Profits rose at two of the big four. Citibank's profit rose to $4.43 billion in the first quarter of 2010 from $1.59 million in the first quarter of 2009. Believe it or not, Citibank's profits were the highest reported among the group despite the fact that they have been selling off many of their most lucrative businesses, like the
brokerage unit. At JPMorgan, profits rose to $3.33 billion from $2.14 billion in the first quarter of 2009. At Bank of America and Wells Fargo, profits fell. The $2.5 billion profit at Wells Fargo was 16% lower while Bank of America's $3.2 billion profit was lower by 25%.
Sources of Profit
The basic source of profits at all four of the institutions was their proprietary trading operations (75% at JPMorgan, more than 50% at Bank of America, and 40% at Wells Fargo). No wonder there is such a furor over the proposed Volcker rule (restrictions on proprietary trading) in the financial reform legislation.
The health of the industry is often measured by top line revenue growth.

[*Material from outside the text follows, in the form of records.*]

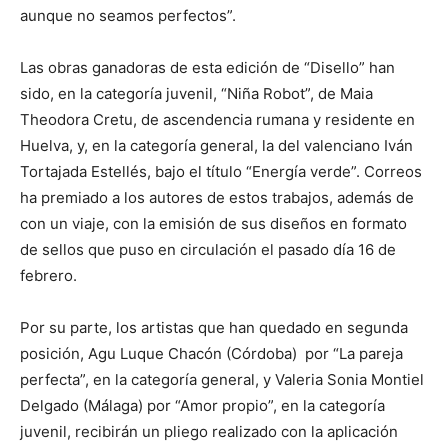
aunque no seamos perfectos”.
Las obras ganadoras de esta edición de “Disello” han
sido, en la categoría juvenil, “Niña Robot”, de Maia
Theodora Cretu, de ascendencia rumana y residente en
Huelva, y, en la categoría general, la del valenciano Iván
Tortajada Estellés, bajo el título “Energía verde”. Correos
ha premiado a los autores de estos trabajos, además de
con un viaje, con la emisión de sus diseños en formato
de sellos que puso en circulación el pasado día 16 de
febrero.
Por su parte, los artistas que han quedado en segunda
posición, Agu Luque Chacón (Córdoba) por “La pareja
perfecta”, en la categoría general, y Valeria Sonia Montiel
Delgado (Málaga) por “Amor propio”, en la categoría
juvenil, recibirán un pliego realizado con la aplicación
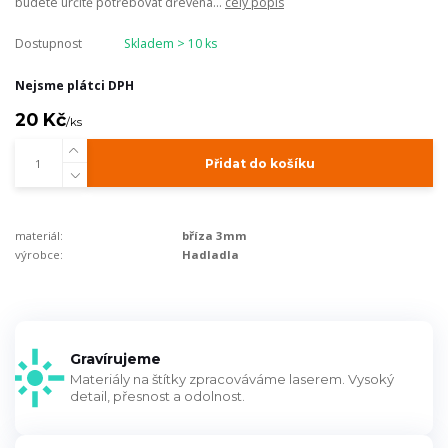
budete určitě potřebovat dřevěná...
celý popis
Dostupnost
Skladem > 10 ks
Nejsme plátci DPH
20 Kč
/
ks
Přidat do košíku
materiál:
bříza 3mm
výrobce:
Hadladla
Gravírujeme
Materiály na štítky zpracováváme laserem. Vysoký
detail, přesnost a odolnost.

Using this measure would not lead to the conclusion that the industry is "healthy," as at three of the four, top line revenue fell from year earlier levels. At Citibank, top line was down 5.8%. It was the lowest in four quarters at Wells Fargo, and it fell 11% at Bank of America. Only at JPMorgan did top line rise (5.0%).
As measured by asset quality, the basic banking function was still in the doldrums. Citibank said its charge-offs were higher. At JPMorgan, defaults were at an all time high and mortgage defaults continued to rise. The $131 million loss in JPMorgan's retail banking unit was much lower than the $474 million profit a year earlier. Only credit card losses of $303 million showed improvement over the $547 million loss of the first quarter of 2009. That's not a lot of evidence to indicate that "this would be the makings of a good recovery" as suggested by Jamie Dimon, JPMorgan's CEO.